Rather than replacing caseins, New Culture has begun making it in the lab. The company’s technique, still being optimized to produce caseins at industrial scales, involves engineering micro-organisms like bacteria to express these proteins, WIRED UK reports. Later, plant-based sugars, vitamins, and fats are added to create a solution similar to milk, which then undergoes fermentation to turn it into cheese. Radman told the New York Times that blind taste tests of the lab-grown cheese and store-bought mozzarella have yielded promising results.
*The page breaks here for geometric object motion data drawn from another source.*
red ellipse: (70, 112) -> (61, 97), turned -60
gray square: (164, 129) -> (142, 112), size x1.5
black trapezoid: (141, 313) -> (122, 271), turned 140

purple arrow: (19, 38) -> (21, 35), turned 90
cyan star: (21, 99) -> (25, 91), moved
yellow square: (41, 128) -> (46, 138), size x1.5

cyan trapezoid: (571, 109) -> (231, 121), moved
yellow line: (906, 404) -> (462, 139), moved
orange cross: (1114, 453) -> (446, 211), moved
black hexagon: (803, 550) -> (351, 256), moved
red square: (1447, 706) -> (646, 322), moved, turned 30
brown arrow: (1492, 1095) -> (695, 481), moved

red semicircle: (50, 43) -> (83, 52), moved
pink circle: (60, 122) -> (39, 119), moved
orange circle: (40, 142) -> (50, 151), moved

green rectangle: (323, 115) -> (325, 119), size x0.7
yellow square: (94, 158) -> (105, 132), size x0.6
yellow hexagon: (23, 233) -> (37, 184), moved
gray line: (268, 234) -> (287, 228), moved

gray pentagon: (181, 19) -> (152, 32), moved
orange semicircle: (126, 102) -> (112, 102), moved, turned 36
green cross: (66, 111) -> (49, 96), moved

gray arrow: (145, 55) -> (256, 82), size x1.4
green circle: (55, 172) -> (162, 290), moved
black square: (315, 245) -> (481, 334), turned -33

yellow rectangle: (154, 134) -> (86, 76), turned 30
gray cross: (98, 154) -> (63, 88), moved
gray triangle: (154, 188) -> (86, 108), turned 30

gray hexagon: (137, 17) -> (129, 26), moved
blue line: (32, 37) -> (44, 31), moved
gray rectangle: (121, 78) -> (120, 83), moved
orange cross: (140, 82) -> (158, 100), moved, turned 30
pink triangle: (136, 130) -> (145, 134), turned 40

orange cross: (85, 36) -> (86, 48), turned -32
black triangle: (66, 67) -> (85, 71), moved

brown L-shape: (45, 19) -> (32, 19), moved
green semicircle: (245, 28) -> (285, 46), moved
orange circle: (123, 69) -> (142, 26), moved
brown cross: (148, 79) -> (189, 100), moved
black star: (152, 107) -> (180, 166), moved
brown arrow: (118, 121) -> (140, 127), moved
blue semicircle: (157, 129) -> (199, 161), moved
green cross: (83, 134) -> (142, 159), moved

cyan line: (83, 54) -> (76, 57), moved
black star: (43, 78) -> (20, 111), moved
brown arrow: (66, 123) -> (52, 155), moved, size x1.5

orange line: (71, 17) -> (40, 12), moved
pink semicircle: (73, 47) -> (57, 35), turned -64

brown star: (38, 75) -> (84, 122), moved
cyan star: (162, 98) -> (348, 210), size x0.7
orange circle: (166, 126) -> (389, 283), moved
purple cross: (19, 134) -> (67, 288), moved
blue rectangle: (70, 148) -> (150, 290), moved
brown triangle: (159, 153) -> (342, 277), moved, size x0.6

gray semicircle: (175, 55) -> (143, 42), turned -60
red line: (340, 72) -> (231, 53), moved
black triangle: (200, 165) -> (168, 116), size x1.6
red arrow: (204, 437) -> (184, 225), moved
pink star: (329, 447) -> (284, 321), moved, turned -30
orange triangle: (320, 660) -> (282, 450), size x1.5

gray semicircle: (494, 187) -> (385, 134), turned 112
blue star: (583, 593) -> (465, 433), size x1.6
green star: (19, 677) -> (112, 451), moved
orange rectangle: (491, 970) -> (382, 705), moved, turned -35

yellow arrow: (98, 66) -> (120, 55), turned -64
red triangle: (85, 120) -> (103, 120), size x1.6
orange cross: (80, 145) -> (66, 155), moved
But beyond getting vegan cheese to simply taste cheesy, there remains the enormous task of capturing the characteristics that distinguish one variety of cheese from the next, which is influenced by temperature, the aging process, and a plethora of other variables, making it far more challenging to replicate than milk or meat, per The Guardian. Compare a mild, pillowy mozzarella to a pungent, creamy Roquefort, for example. For vegan cheese to enjoy mass appeal, it needs to mirror these differences and the distinct culinary needs they meet.
Still, the products I tried that day from Good Planet Foods and others restored my faith in vegan cheese had made me optimistic about its future. Rather than spitting them out in disgust, as I was so used to doing with vegan cheese, I’d genuinely enjoyed them.
Then, on my way out of the conference, an irresistibly thick, luscious slab of triple-cream dairy brie caught my eye. I smeared it onto a cracker and took a bite.
Reader, it was a spiritual experience — the rich umami flavor, the smooth, buttery mouthfeel. I imagined my brain’s pleasure centers crackling furiously. Sure, the vegan cheese was good, but this was euphoric. But it's real cheese. It's meant to be.
And this, I thought as I smacked my lips, is why I can never be vegan.